◆ **YOUR GOAL**: In the entries below, find the line containing "oder man kann" and the line containing "Fragen und verschaffen". Copy those two lines and everything between them exactly, and only that.

◆ **SOURCE DATA**:
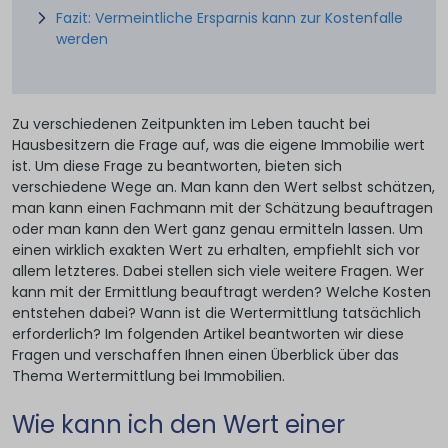
Fazit: Vermeintliche Ersparnis kann zur Kostenfalle
werden
Zu verschiedenen Zeitpunkten im Leben taucht bei
Hausbesitzern die Frage auf, was die eigene Immobilie wert
ist. Um diese Frage zu beantworten, bieten sich
verschiedene Wege an. Man kann den Wert selbst schätzen,
man kann einen Fachmann mit der Schätzung beauftragen
oder man kann den Wert ganz genau ermitteln lassen. Um
einen wirklich exakten Wert zu erhalten, empfiehlt sich vor
allem letzteres. Dabei stellen sich viele weitere Fragen. Wer
kann mit der Ermittlung beauftragt werden? Welche Kosten
entstehen dabei? Wann ist die Wertermittlung tatsächlich
erforderlich? Im folgenden Artikel beantworten wir diese
Fragen und verschaffen Ihnen einen Überblick über das
Thema Wertermittlung bei Immobilien.
Wie kann ich den Wert einer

◆ **SOLUTION FOR THIS PROBLEM**:
oder man kann den Wert ganz genau ermitteln lassen. Um
einen wirklich exakten Wert zu erhalten, empfiehlt sich vor
allem letzteres. Dabei stellen sich viele weitere Fragen. Wer
kann mit der Ermittlung beauftragt werden? Welche Kosten
entstehen dabei? Wann ist die Wertermittlung tatsächlich
erforderlich? Im folgenden Artikel beantworten wir diese
Fragen und verschaffen Ihnen einen Überblick über das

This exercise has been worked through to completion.